Effects of burning on heathland soil chemical properties and implications for heathland management, Paimpont, Bretagne, France
Published source details
Forgeard F. & Frenot Y. (1996) Effects of burning on heathland soil chemical properties: an experimental study on the effect of heating and ash deposits. Journal of Applied Ecology, 33, 803-811
Published source details Forgeard F. & Frenot Y. (1996) Effects of burning on heathland soil chemical properties: an experimental study on the effect of heating and ash deposits. Journal of Applied Ecology, 33, 803-811
Once heavily grazed and vegetation also subject to regular cutting and removal, heathlands in Brittany are now largely neglected. In consequence natural succession has lead to tall gorse Ulex europaeus shrub-dominated communities. Such succession may be prevented by regular fires. The low soil fertility maintained by traditional management and also fires, are considered responsible for the development and maintenance of the distinctive small ericaceous shrub communities characteristic of West European heathlands. Few studies have looked at properties of burnt heathland soil to assess the effect of the role of heat and nutrient supply from ash after light and hot fires. In this study Britanny heathland soils were subject to fire treatments and analysed in the laboratory.
Soil collection: From a heath at Paimpont (48º00’N, 2º15’W) in Bretagne (Brittany), north-west France, 60 blocks of soil (20 x 20 x 10 cm depth) were collected randomly arfter three days of dry weather. Vegatation was dominated by gorse around 2 m in height. The brown acidic soil was 55 cm deep with a thick (10 cm) litter horizon, the C/N ratio suggesting a low humification rate.
Fire treatments: Now in Brittany fires usually occur accidentally and are not prescribed burns.

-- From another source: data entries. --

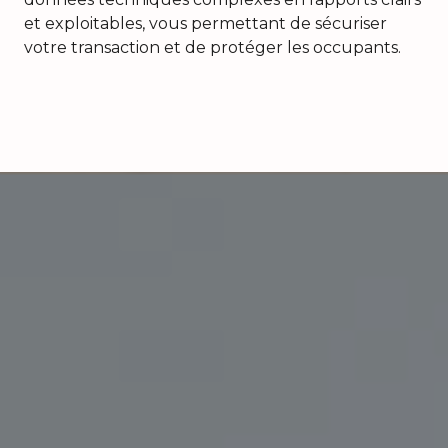
et exploitables, vous permettant de sécuriser
votre transaction et de protéger les occupants.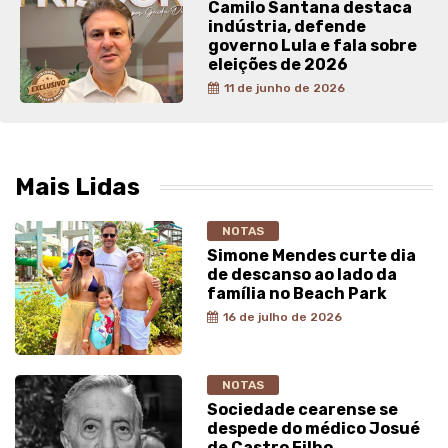
Camilo Santana destaca
indústria, defende
governo Lula e fala sobre
eleições de 2026
11 de junho de 2026
Mais Lidas
NOTAS
Simone Mendes curte dia
de descanso ao lado da
família no Beach Park
16 de julho de 2026
NOTAS
Sociedade cearense se
despede do médico Josué
de Castro Filho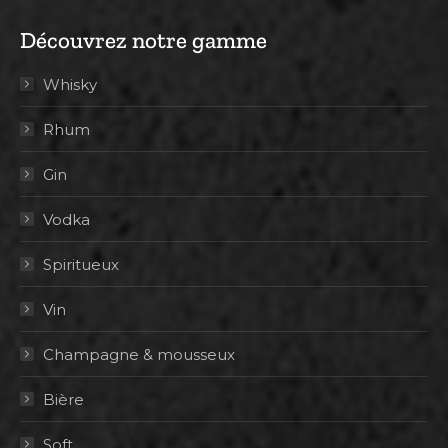
Découvrez notre gamme
Whisky
Rhum
Gin
Vodka
Spiritueux
Vin
Champagne & mousseux
Bière
Soft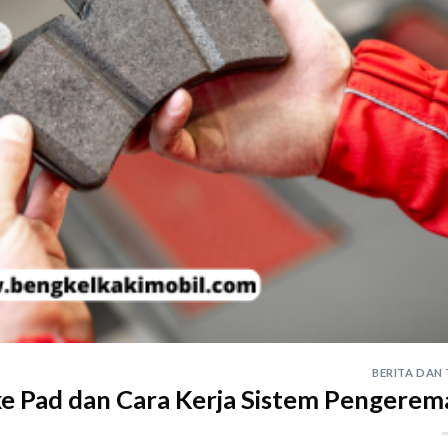
BERITA DAN 
 Pad dan Cara Kerja Sistem Pengerem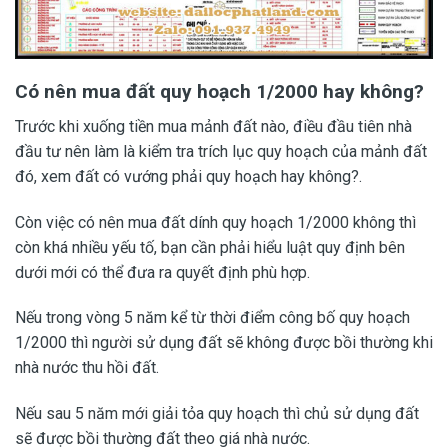
Có nên mua đất quy hoạch 1/2000 hay không?
Trước khi xuống tiền mua mảnh đất nào, điều đầu tiên nhà
đầu tư nên làm là kiểm tra trích lục quy hoạch của mảnh đất
đó, xem đất có vướng phải quy hoạch hay không?.
Còn việc có nên mua đất dính quy hoạch 1/2000 không thì
còn khá nhiều yếu tố, bạn cần phải hiểu luật quy định bên
dưới mới có thể đưa ra quyết định phù hợp.
Nếu trong vòng 5 năm kể từ thời điểm công bố quy hoạch
1/2000 thì người sử dụng đất sẽ không được bồi thường khi
nhà nước thu hồi đất.
Nếu sau 5 năm mới giải tỏa quy hoạch thì chủ sử dụng đất
sẽ được bồi thường đất theo giá nhà nước.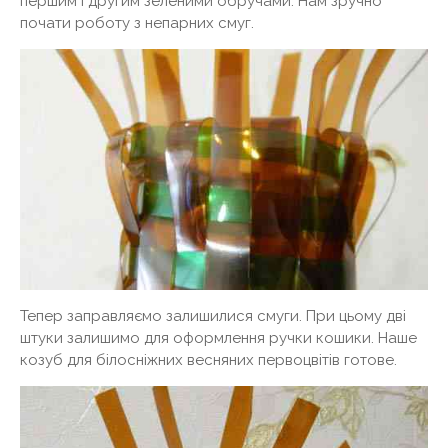
першим і другим зеленими обручами. Нам зручно
почати роботу з непарних смуг.
Тепер заправляємо залишилися смуги. При цьому дві
штуки залишимо для оформлення ручки кошики. Наше
козуб для білосніжних весняних первоцвітів готове.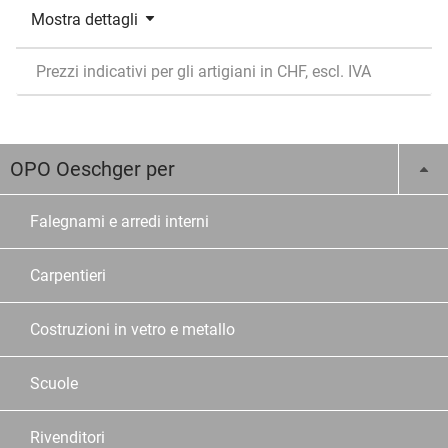
Mostra dettagli
Prezzi indicativi per gli artigiani in CHF, escl. IVA
OPO Oeschger per
Falegnami e arredi interni
Carpentieri
Costruzioni in vetro e metallo
Scuole
Rivenditori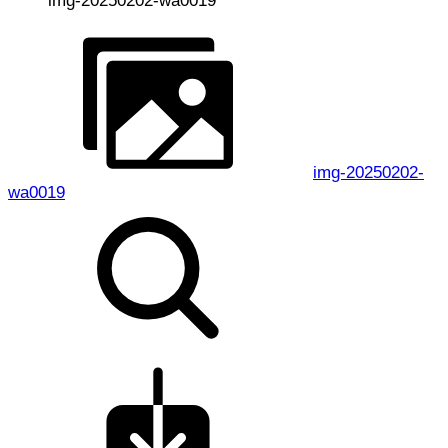
img-20250202-wa0019
img-20250202-
wa0019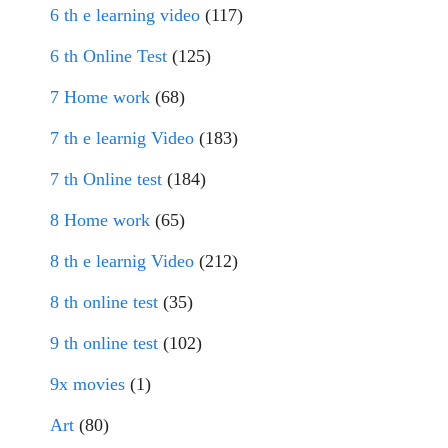
6 th e learning video
(117)
6 th Online Test
(125)
7 Home work
(68)
7 th e learnig Video
(183)
7 th Online test
(184)
8 Home work
(65)
8 th e learnig Video
(212)
8 th online test
(35)
9 th online test
(102)
9x movies
(1)
Art
(80)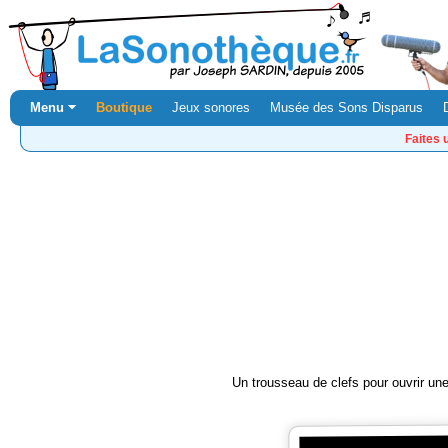
Menu ⏷
Boutique
Jeux sonores
Musée des Sons Disparus
Faites 
Un trousseau de clefs pour ouvrir une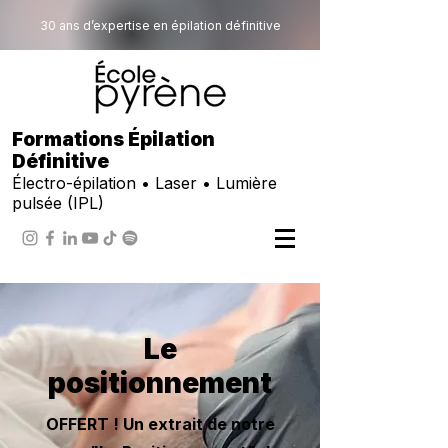
30 ans d’expertise en épilation définitive
Formations Épilation
Définitive
Électro-épilation • Laser • Lumière
pulsée (IPL)
Le
positionnement
OFFERT ! Un extrait de notre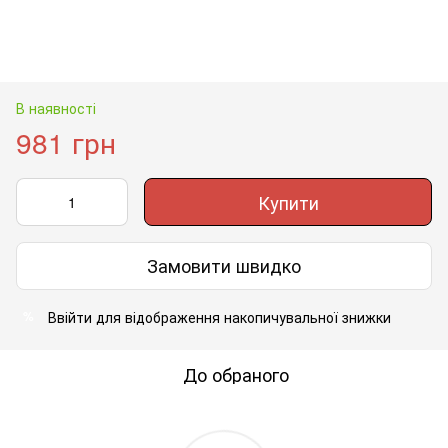
В наявності
981 грн
Купити
Замовити швидко
Ввійти
для відображення накопичувальної знижки
%
До обраного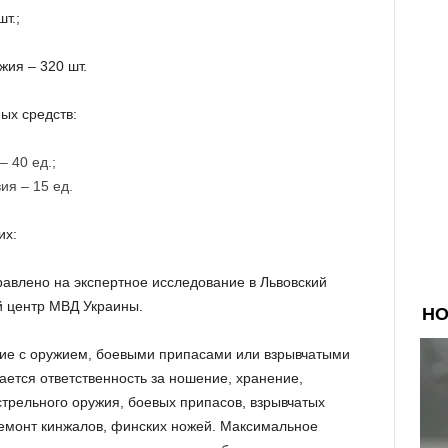
т.;
жия – 320 шт.
ых средств:
– 40 ед.;
ия – 15 ед.
их:
авлено на экспертное исследование в Львовский
й центр МВД Украины.
ие с оружием, боевыми припасами или взрывчатыми
ется ответственность за ношение, хранение,
стрельного оружия, боевых припасов, взрывчатых
 ремонт кинжалов, финских ножей. Максимальное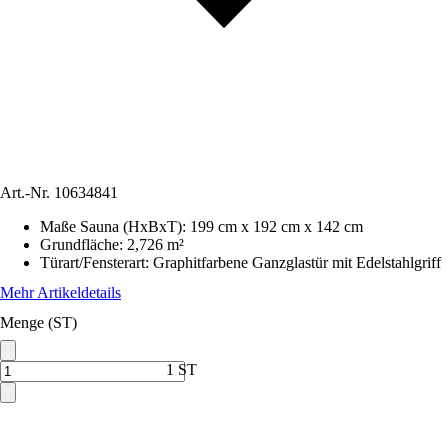
Art.-Nr.
10634841
Maße Sauna (HxBxT)
:
199 cm x 192 cm x 142 cm
Grundfläche
:
2,726 m²
Türart/Fensterart
:
Graphitfarbene Ganzglastür mit Edelstahlgriff
Mehr Artikeldetails
Menge (ST)
1 ST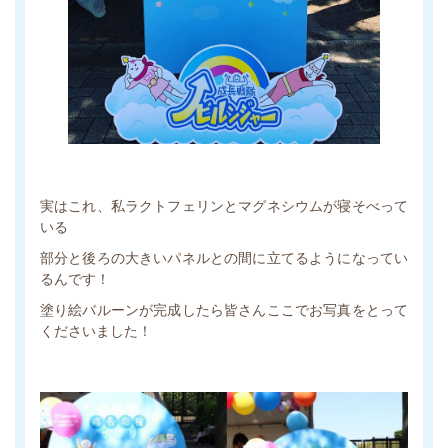
実はこれ、私ラクトフェリンとマグネシウムが寝そべって
いる
部分と後ろの大きいパネルとの間に立てるようになってい
るんです！
塗り絵バルーンが完成したら皆さんここでお写真をとって
くださいました！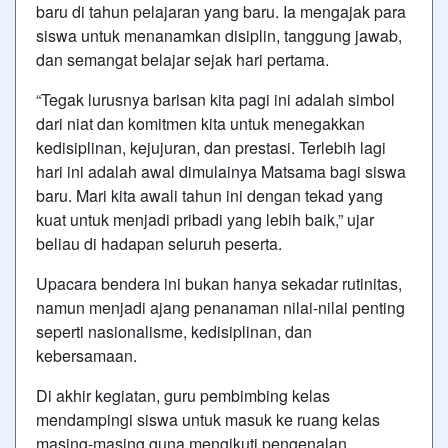
baru di tahun pelajaran yang baru. Ia mengajak para
siswa untuk menanamkan disiplin, tanggung jawab,
dan semangat belajar sejak hari pertama.
“Tegak lurusnya barisan kita pagi ini adalah simbol
dari niat dan komitmen kita untuk menegakkan
kedisiplinan, kejujuran, dan prestasi. Terlebih lagi
hari ini adalah awal dimulainya Matsama bagi siswa
baru. Mari kita awali tahun ini dengan tekad yang
kuat untuk menjadi pribadi yang lebih baik,” ujar
beliau di hadapan seluruh peserta.
Upacara bendera ini bukan hanya sekadar rutinitas,
namun menjadi ajang penanaman nilai-nilai penting
seperti nasionalisme, kedisiplinan, dan
kebersamaan.
Di akhir kegiatan, guru pembimbing kelas
mendampingi siswa untuk masuk ke ruang kelas
masing-masing guna mengikuti pengenalan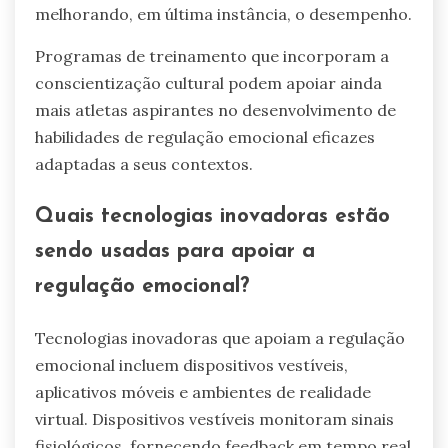
melhorando, em última instância, o desempenho.
Programas de treinamento que incorporam a
conscientização cultural podem apoiar ainda
mais atletas aspirantes no desenvolvimento de
habilidades de regulação emocional eficazes
adaptadas a seus contextos.
Quais tecnologias inovadoras estão
sendo usadas para apoiar a
regulação emocional?
Tecnologias inovadoras que apoiam a regulação
emocional incluem dispositivos vestíveis,
aplicativos móveis e ambientes de realidade
virtual. Dispositivos vestíveis monitoram sinais
fisiológicos, fornecendo feedback em tempo real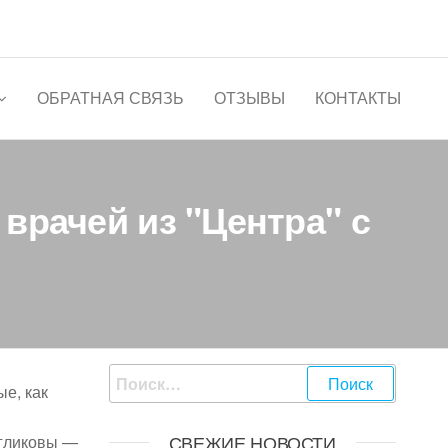
ОБРАТНАЯ СВЯЗЬ
ОТЗЫВЫ
КОНТАКТЫ
рачей из "Центра" с
Найти:
ые, как
СВЕЖИЕ НОВОСТИ
угликовы —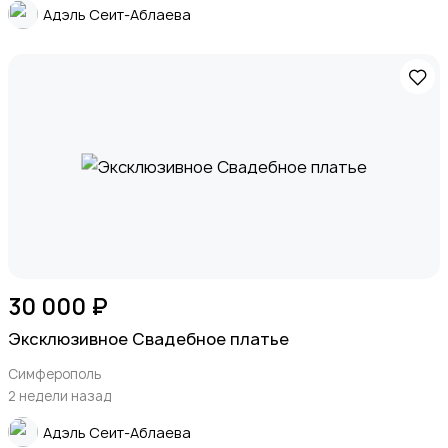
Адэль Сеит-Аблаева
30 000 ₽
Эксклюзивное Свадебное платье
Симферополь
2 недели назад
Адэль Сеит-Аблаева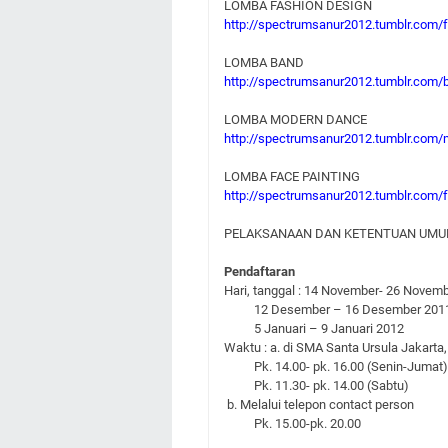
LOMBA FASHION DESIGN
http://spectrumsanur2012.tumblr.com/
LOMBA BAND
http://spectrumsanur2012.tumblr.com/
LOMBA MODERN DANCE
http://spectrumsanur2012.tumblr.com
LOMBA FACE PAINTING
http://spectrumsanur2012.tumblr.com/f
PELAKSANAAN DAN KETENTUAN UM
Pendaftaran
Hari, tanggal : 14 November- 26 Novem
12 Desember – 16 Desember 201
5 Januari – 9 Januari 2012
Waktu : a. di SMA Santa Ursula Jakarta,
Pk. 14.00- pk. 16.00 (Senin-Jumat)
Pk. 11.30- pk. 14.00 (Sabtu)
b. Melalui telepon contact person
Pk. 15.00-pk. 20.00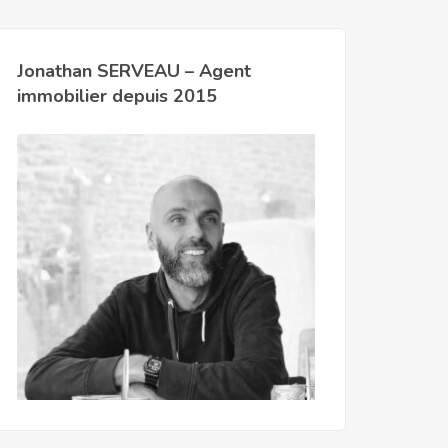
Jonathan SERVEAU – Agent
immobilier depuis 2015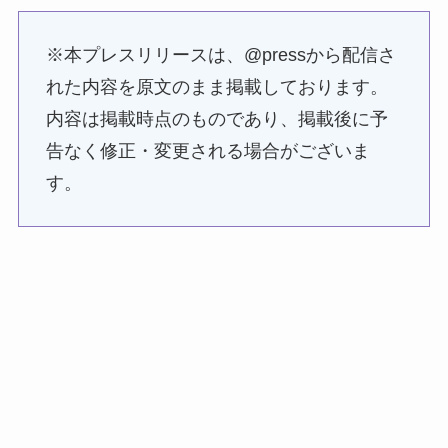
※本プレスリリースは、@pressから配信さ
れた内容を原文のまま掲載しております。
内容は掲載時点のものであり、掲載後に予
告なく修正・変更される場合がございま
す。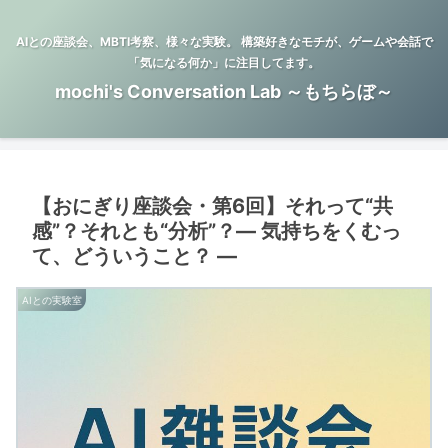
AIとの座談会、MBTI考察、様々な実験。 構築好きなモチが、ゲームや会話で
「気になる何か」に注目してます。
mochi's Conversation Lab ～もちらぼ～
【おにぎり座談会・第6回】それって“共
感”？それとも“分析”？― 気持ちをくむっ
て、どういうこと？ ―
AIとの実験室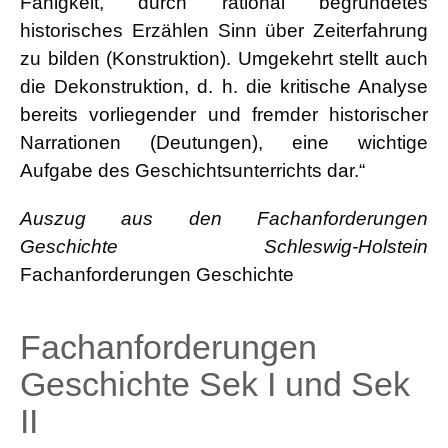
Fähigkeit, durch rational begründetes
historisches Erzählen Sinn über Zeiterfahrung
zu bilden (Konstruktion). Umgekehrt stellt auch
die Dekonstruktion, d. h. die kritische Analyse
bereits vorliegender und fremder historischer
Narrationen (Deutungen), eine wichtige
Aufgabe des Geschichtsunterrichts dar.“
Auszug aus den Fachanforderungen
Geschichte Schleswig-Holstein
Fachanforderungen Geschichte
Fachanforderungen
Geschichte Sek I und Sek
II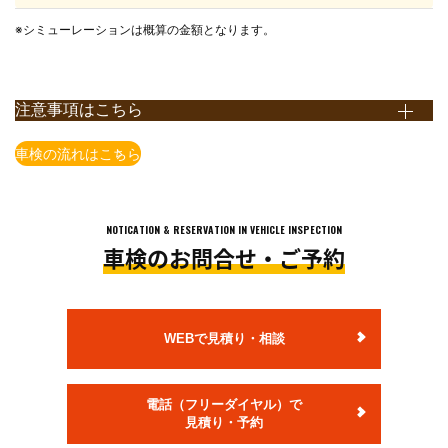
※シミューレーションは概算の金額となります。
注意事項はこちら
※上記価格表は全て税込表示となります。
車検の流れはこちら
※上記価格は国産車かつ当店での価格となります。店舗により価格
が異なりますので予めご了承ください。
※一部の車種・車両(輸入車含む）については上記価格で対応でき
NOTICATION & RESERVATION IN VEHICLE INSPECTION
ない場合がございますので予めご了承ください。
車検のお問合せ・ご予約
※上記価格は追加整備等が発生しない場合の価格となります。
追加整備等を含めた概算金額は、店舗でお車の状態を確認させて
頂いた上で、ご案内いたします。
※法定費用は非課税です。
WEBで見積り・相談
※小型貨物の法定点検は12ヶ月点検となります。
※自賠責保険料金は、軽自動車・乗用車24ヶ月、小型貨物車12ヶ
電話（フリーダイヤル）で
月での料金です。
見積り・予約
※部品交換が必要な場合、部品代・交換料金が別途発生します。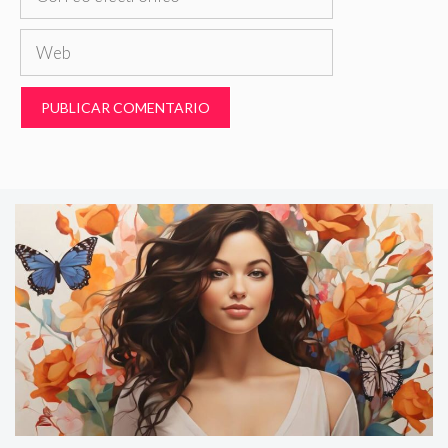
electrónico
Web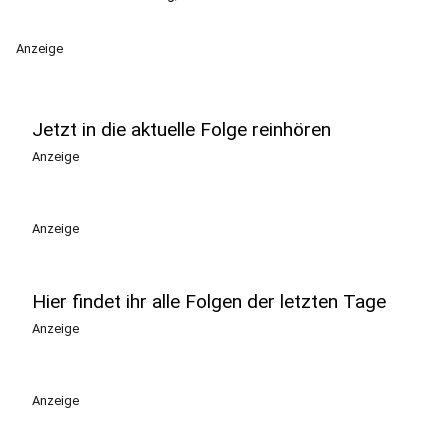
Anzeige
Jetzt in die aktuelle Folge reinhören
Anzeige
Anzeige
Hier findet ihr alle Folgen der letzten Tage
Anzeige
Anzeige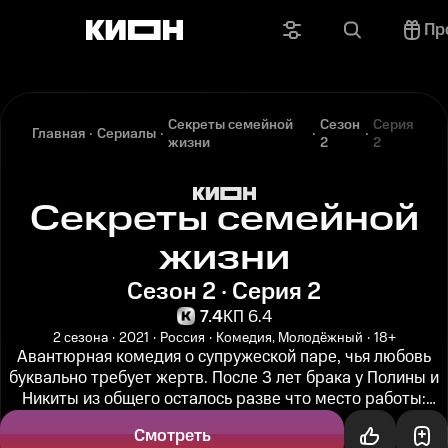
Пр
Секреты семейной
Сезон
Серия
Главная
Сериалы
жизни
2
2
Секреты семейной
жизни
Сезон 2 · Серия 2
7.4
КП 6.4
2 сезона
2021
Россия
Комедия, Молодёжный
18+
Авантюрная комедия о супружеской паре, чья любовь
буквально требует жертв. После 3 лет брака у Полины и
Никиты из общего осталось разве что место работы:
своей жене Никита...
Смотреть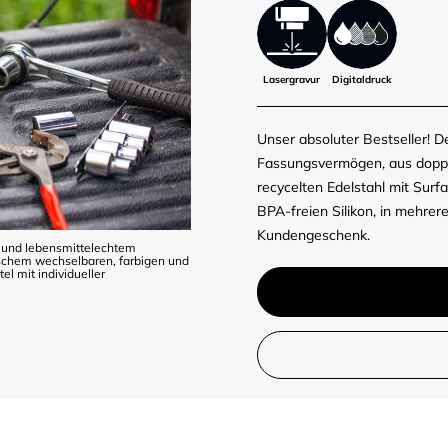
Lasergravur
Digitaldruck
Unser absoluter Bestseller!
Fassungsvermögen, aus doppe
recycelten Edelstahl mit Sur
BPA-freien Silikon, in mehre
Kundengeschenk.
und lebensmittelechtem
tischem wechselbaren, farbigen und
l mit individueller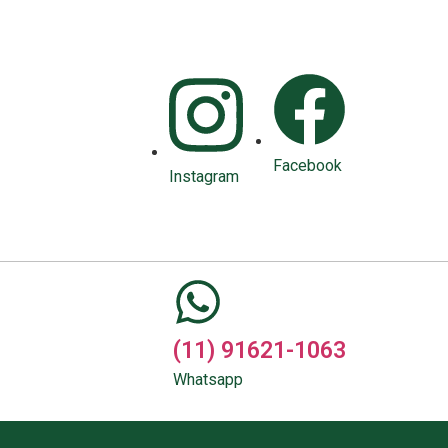
Facebook
Instagram
(11) 91621-1063
Whatsapp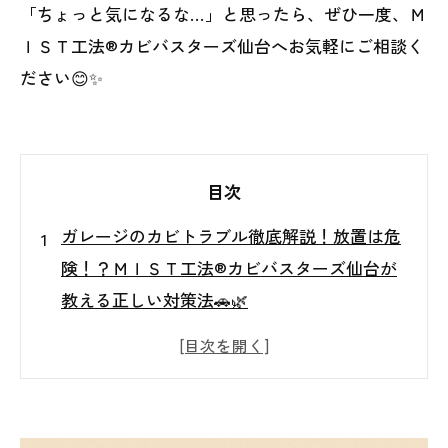
「ちょっと気になるな…」と思ったら、ぜひ一度、Ｍ
ＩＳＴ工法®カビバスターズ仙台へお気軽にご相談く
ださい😊✨
目次
ガレージのカビトラブル徹底解説！放置は危
険！？ＭＩＳＴ工法®カビバスターズ仙台が
教える正しい対策法🚗🌿
🚗【はじめに】意外と多い！ガレージのカビ
トラブルとは？
🌧️【第1章】なぜガレージはカビが発生しや
すいの？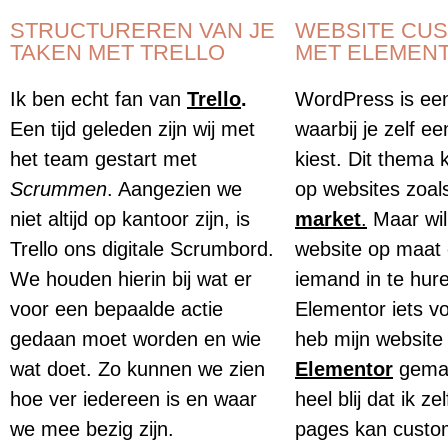
STRUCTUREREN VAN JE
WEBSITE CU
TAKEN MET TRELLO
MET ELEMEN
Ik ben echt fan van
Trello
.
WordPress is ee
Een tijd geleden zijn wij met
waarbij je zelf ee
het team gestart met
kiest. Dit thema 
Scrummen
. Aangezien we
op websites zoa
niet altijd op kantoor zijn, is
market
.
Maar wil
Trello ons digitale Scrumbord.
website op maat
We houden hierin bij wat er
iemand in te hure
voor een bepaalde actie
Elementor iets vo
gedaan moet worden en wie
heb mijn website
wat doet. Zo kunnen we zien
Elementor
gema
hoe ver iedereen is en waar
heel blij dat ik ze
we mee bezig zijn.
pages kan custo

Two kinds of fire intensity were implemented to simulate the types of fires now observed. In a 1985 experimental fire maximum temperatures varied from 50 to 430 ºC at the ground surface with ash deposits estimated at 3.6 t/ha, providing guidance for this current experiment.
Of the 60 soil blocks, 18 were stored in a cool place to act as controls. Other blocks were placed in large boxes of moist sand and the litter removed. The soil surface was heated either to 150 ºC for 15 min or 300 ºC for 30 min (using an epiradiator) and the effects of the percolation of two ash solutions were studied.
The results showed that soil heating as a result of heathland burns, has a significant effect on soil properties only at higher temperatures (300 ºC). The organic matter content decreased during this treatment inducing a decrease in cation exchange capacity and in exchangeable bivalent cation concentrations. The nutrient inputs from ash did not compensate for these losses, except for potassium. Nearly all sodium was leached and its exchangeable concentration always remained lower than the control samples. The major part of nutrient input by ash was immobilized as insoluble forms, thus futher contributing to lowering soil fertility (as mostly unavailable to plants in such forms).
Conclusions: These results suggest that a hot burn has transient effects on the soil fertility of the heathlands. Repetitive fires (on a sensible rotation) will induce nutrient loss, thus contributing to the maintenance of both low soil fertility and the characteristic ericaeous-dominated vegetation communities.